Yes. And then on the second question, the durability of the effect is, of course, speculation, but it's being studied in the OLE based on the suggestion of the mass data, right?

Roeland Vanhauwaert

Executives
#89

Yes, correct. So the patients after 12 weeks stop dosing, then the PK will go down, as you know, it has a half-life of about 30 days. That's why it's a 7.5 month follow-up so that the PK is fully down. And if we then see still function remaining that will give us a massive insight into further development of the dosing strategy, yes.

Tim Van Hauwermeiren

Executives
#90

Maybe the final question.

Maddalena Delma Caiati

Analysts
#91

Delma Caiati from Guggenheim. Thank you for this great event, really insightful. So Dr. Maselli was making a very interesting point about some subtypes not responding to acetylcholinesterase inhibitors. How well is that understood? Like is it associated to specific genetic subtype first and what is the mechanism underlying that?
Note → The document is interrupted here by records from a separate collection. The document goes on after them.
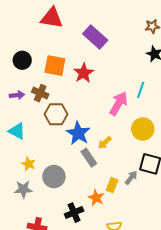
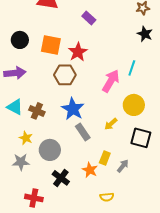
purple rectangle: (95, 37) -> (89, 18), size x0.6
brown cross: (40, 93) -> (37, 111), moved
purple arrow: (17, 95) -> (15, 73), size x1.5
brown hexagon: (56, 114) -> (65, 75), moved
yellow arrow: (105, 143) -> (111, 124), moved
gray arrow: (131, 178) -> (123, 166), moved
black cross: (74, 213) -> (61, 178), moved, turned -30

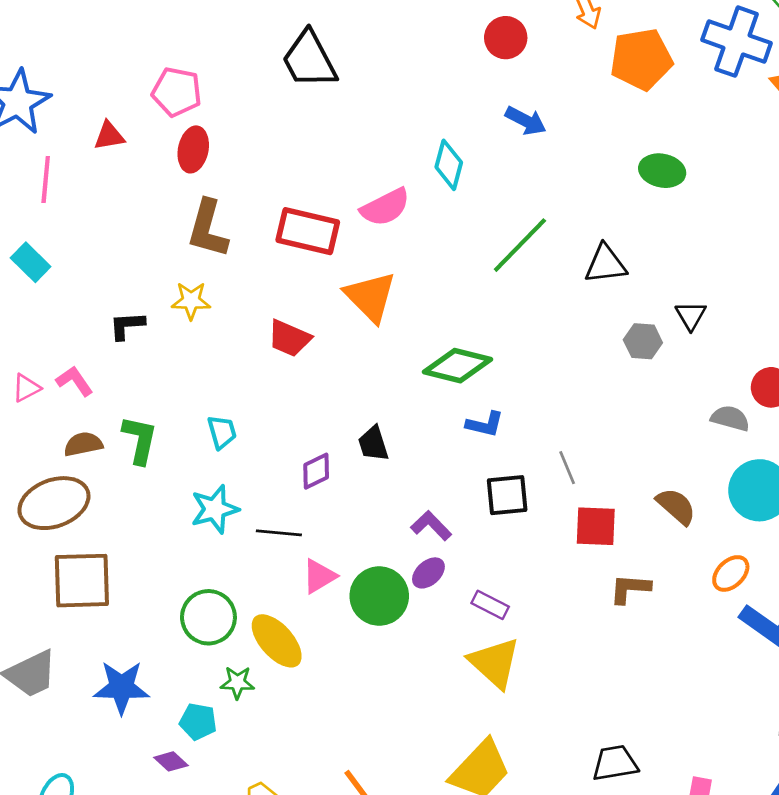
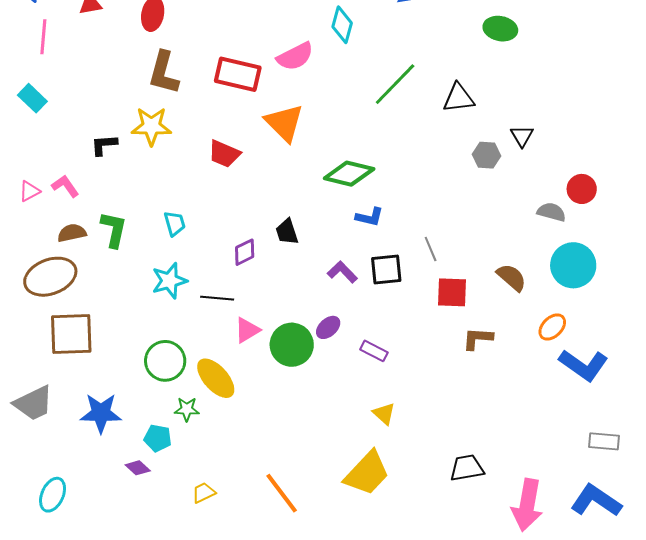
yellow star: (191, 301) -> (151, 126), size x1.4
purple L-shape: (431, 526) -> (342, 272), moved
yellow triangle: (495, 663) -> (384, 414), moved, size x0.6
Is it associated to the down regulation of the muscarinic receptor -- to the acetylcholinesterase receptors themselves? And is there any risk that activating MuSK can over long term lead to a similar risk, similar effect? That's the first question. And then if I may, on SMA. For the study, are you targeting both type 2 and type 3 patients?

Tim Van Hauwermeiren

Executives
#92

Two great questions. I'm so happy we have the experts here to answer question #1.

Ricardo Maselli, M.D.

Attendees
#93

Yes, I will take only the first one because I don't -- so yes, there is a condition that is actually the first congenital myasthenic syndrome described completely 50 years ago by Dr. Engel was deficiency of cholinesterase, in other words, you don't have the cholinesterase, as it turned out it is not due to a defect of the gene of the cholinesterase but the gene that holds the cholinesterase at the end plate. And that gene is called COLQ, okay? So the deficiency of COLQ is a very well-established congenital myasthenic syndrome that evidently doesn't respond to inhibitor of the acetylcholinesterase because they don't have acetylcholinesterase to start with. So this is a condition that is being treated, and there is a well-established linkage to a gene defect, but the other condition that Steve mentioned, LRP4, agrin, MuSK and DOK7, those do not respond to -- the only medication that we have available is salbutamol. Salbutamol is a medication -- it's not an approved medication, but it's a medication that is effective. We actually don't know exactly the mechanism how those patients respond, but this is the only medication that is available. So I don't have any comments about the other component.

Tim Van Hauwermeiren

Executives
#94

Thank you so much, Ricardo. We need to be respectful all of time. We're going to close the formal session here today. The experts are here in this section. We have drinks, so what I would suggest we do next is we close the formal session. We go into the mix and mingle, and you really use the opportunity to talk to the experts and continue with Q&A, okay? Thank you so much.